Un enjeu majeur est donc l’amélioration de l’observance au long cours afin de prévenir la rechute. Pour les sujets qui y sont prêts, le sevrage thérapeutique de l’alcool permet de débuter un processus d’arrêt de l’usage complet et durable. En d’autres termes, il n’y a pas d’indication au sevrage dans les situations suivantes: absence de projet de soins au décours du sevrage, absence de désir du patient d’arrêter l’usage de l’alcool, détresse sociale, professionnelle ou émotionnelle actuelle, sans évaluation approfondie préalable des bénéfices attendus de la mise en place d’un sevrage dans ce contexte.

En effet, la balance bénéfice-risque à effectuer des sevrages itératifs sans projet d’arrêt de la consommation au décours n’est pas favorable.

En conclusion

Cette expertise génère plusieurs constats et donne envie d’aller «plus loin». L’alcool, contrairement au tabac, a gardé une image positive et une place majeure dans les comportements sociaux, en particulier chez les jeunes. Même s’il est clairement facilitateur social et source de plaisirs pour le plus grand nombre, sa consommation est «boostée» par une propagande intensive, à la fois large et ciblée, qui attaque systématiquement toute velléité de contrôle, et par ailleurs met en danger de très nombreux «abuseurs» ou ne pouvant plus réguler leur usage. La distinction doit donc être systématique entre consommateur à faible risque, à risque et dépendant, notion indispensable afin de définir les techniques utilisables.

Le premier axe de cette expertise est donc de dénoncer à nouveau les très importants moyens mis à la disposition de la vente, à tout prix, de l’alcool, sous toutes ses formes, à tout moment de la vie.

L’expertise rappelle par ailleurs, que comme le tabac, l’alcool entraîne beaucoup de dommages, de souffrances, médicales, psychologiques, sociétales. Le risque zéro n’existe pas, renvoyant chacun à sa conception du risque acceptable pour sa vie, sauf si la dépendance altère sa capacité de contrôle. Dans cette logique, elle rappelle les risques liés à toute consommation, et recommande de développer des contre-actions pour informer et prévenir en nommant les reculs dramatiques en termes d’effet de la Loi Évin.

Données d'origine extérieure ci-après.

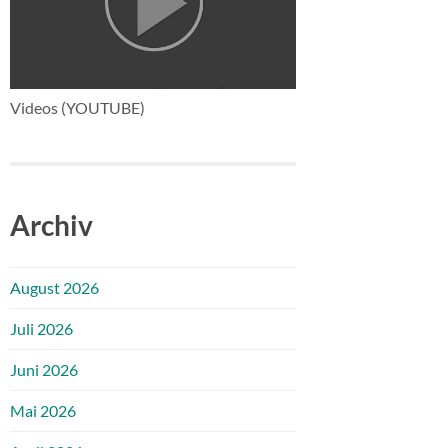
Videos (YOUTUBE)
Archiv
August 2026
Juli 2026
Juni 2026
Mai 2026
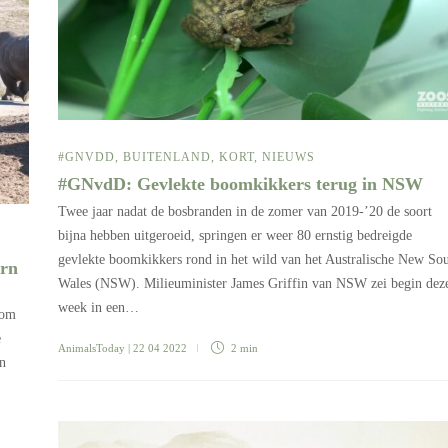
#GNVDD
,
BUITENLAND
,
KORT
,
NIEUWS
#GNvdD: Gevlekte boomkikkers terug in NSW
Twee jaar nadat de bosbranden in de zomer van 2019-’20 de soort
bijna hebben uitgeroeid, springen er weer 80 ernstig bedreigde
gevlekte boomkikkers rond in het wild van het Australische New So
rn
Wales (NSW). Milieuminister James Griffin van NSW zei begin dez
week in een…
 om
e
AnimalsToday
| 22 04 2022
2 min
an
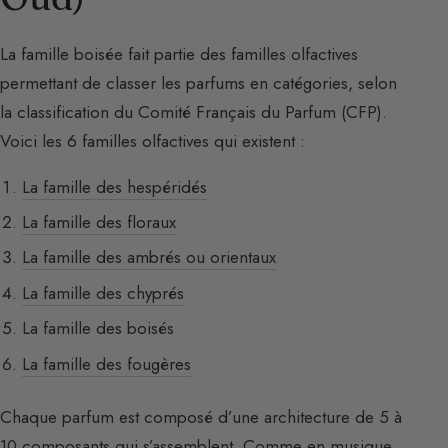
La famille boisée fait partie des familles olfactives
permettant de classer les parfums en catégories, selon
la classification du Comité Français du Parfum (CFP).
Voici les 6 familles olfactives qui existent :
La famille des hespéridés
La famille des floraux
La famille des ambrés ou orientaux
La famille des chyprés
La famille des boisés
La famille des fougères
Chaque parfum est composé d’une architecture de 5 à
10 composants qui s’assemblent. Comme en musique,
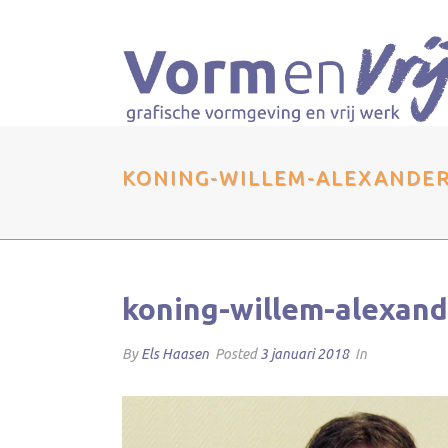
KONING-WILLEM-ALEXANDE
koning-willem-alexan
By
Els Haasen
Posted
3 januari 2018
In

Sur le plan du soin, «révolutionnant» les théories de l’abstinence comme seule voie, de nombreuses publications ou actions au niveau international montrent depuis vingt ans que la réduction des consommations permet de baisser les survenues de pathologies, voire d’atteindre une forme d’équilibre – variable selon les personnes et les moments. Elle est la meilleure réduction des risques et des dommages, pour la majorité des consommateurs à risques, tenant compte de leurs désirs et compétences. Leurs actions doivent se construire avec une bonne définition des objectifs et le respect de la preuve.

Pourtant, la lecture de cette expertise induit un certain niveau de déception ou de frustration, devant le constat du peu d’outils réellement efficaces dans la RDRD alcool (contrairement par exemple aux résultats positifs évidents de la disponibilité des seringues et des TSO…), et d’autre part devant le peu d’appropriation par les soignants (et leurs doutes…) des possibilités d’aide. Elle induit aussi, en creux des très nombreuses références, le manque d’imagination et de volonté collectives pour limiter efficacement les méfaits, rappelons-le, individuels et sociaux.

Nous insisterons pour conclure sur l’importance des publications qui font la promotion des rencontres entre soignants, associations et usagers, afin de naturaliser le regard sur «l’autre», de savoir entendre, de savoir proposer.